Anticoagulants: The polysaccharides sulfated fucan and fucosylated chondroitin sulfate may potentiate the actions of anticoagulants (8).

References
  1. Yang P, et al. Inhibition of proliferation of PC3 cells by the branched-chain fatty acid, 12-methyltetradecanoic acid, is associated with inhibition of 5-lipoxygenase. Prostate 2003; 55(4):281-91.
  2. Tong Y, et al. Philinopside A, a novel marine-derived compound possessing dual anti-angiogenic and anti-tumor effects. Int J Cancer 2005; 114(6):843-53.
  3. Maier MS, et al. Two new cytotoxic and virucidal trisulfated triterpene glycosides from the Antarctic sea cucumber Staurocucumis liouvillei. J Nat Prod 2001; 64(6):732-36.
  4. Zou ZR, et al. Intercedensides A-C, three new cytotoxic triterpene glycosides from the sea cucumber Mensamaria intercedens Lampert. J Nat Prod 2003; 66(8):1055-60.
  5. Taiyeb-Ali TB, et al.

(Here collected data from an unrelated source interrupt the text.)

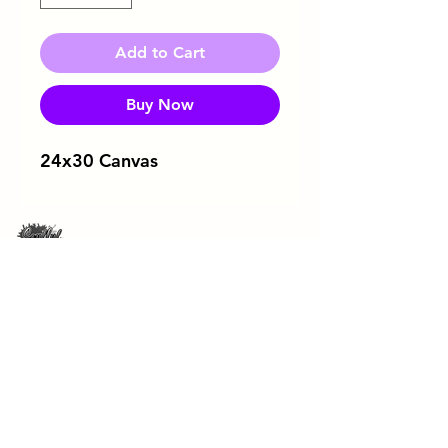
Add to Cart
Buy Now
24x30 Canvas
Download Flyer
ArtRageous Enterprises Brochure
443-744-3043
soulfulsipandpaint@gmail.com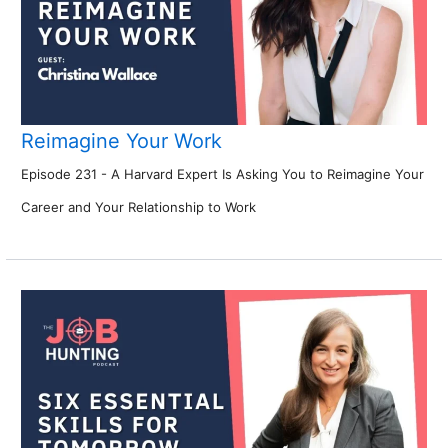
Reimagine Your Work
Episode 231 - A Harvard Expert Is Asking You to Reimagine Your
Career and Your Relationship to Work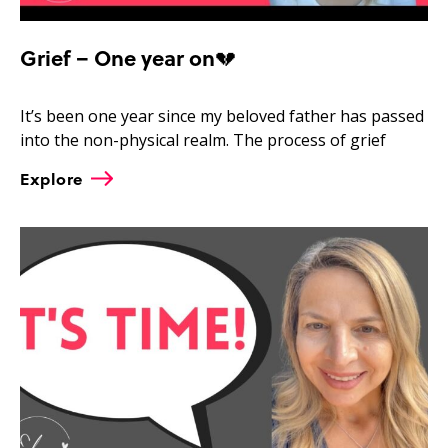
Grief – One year on💔
It’s been one year since my beloved father has passed
into the non-physical realm. The process of grief
Explore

Efficacy of ’Gamadent’ toothpaste on the healing of gingival tissues: a preliminary report. J Oral Sci 2003; 45(3):153-59.
  6. Antonov AS, Avilov SA, Kalinovsky AI, et al. Triterpene glycosides from Antarctic sea cucumbers. 1. Structure of liouvillosides A1, A2, A3, B1, and B2 from the sea cucumber Staurocucumis liouvillei: New procedure for separation of highly polar glycoside fractions and taxonomic revision. J Nat Prod. 2008 Oct;71(10):1677-85.
  7. Antonov AS, Avilov SA, Kalinovsky AI, et al. Triterpene glycosides from Antarctic sea cucumbers III. Structures of liouvillosides A(4) and A(5), two minor disulphated tetraosides containing 3-O-methylquinovose as terminal monosaccharide units from the sea cucumber Staurocucumis liouvillei (Vaney). Nat Prod Res. 2011 Aug;25(14):1324-33.
  8. Fonseca RJ, Santos GR, Mourão PA. Effects of polysaccharides enriched in 2,4-disulfated fucose units on coagulation, thrombosis and bleeding. Practical and conceptual implications. Thromb Haemost. 2009 Nov;102(5):829-36.
  9. Attoub S, Arafat K, Ge´laude A, et al. Frondoside A Suppressive Effects on Lung Cancer Survival, Tumor Growth, Angiogenesis, Invasion, and Metastasis. PLoS ONE 2013; 8(1): e53087.
  10. Dufayet L, Caré W, de Haro L, et al. Acute occupational exposure to holothurians (Cucumaria frondosa) resulting in irritating symptoms: About three cases. Toxicon. Jan 15 2021;189:45-47.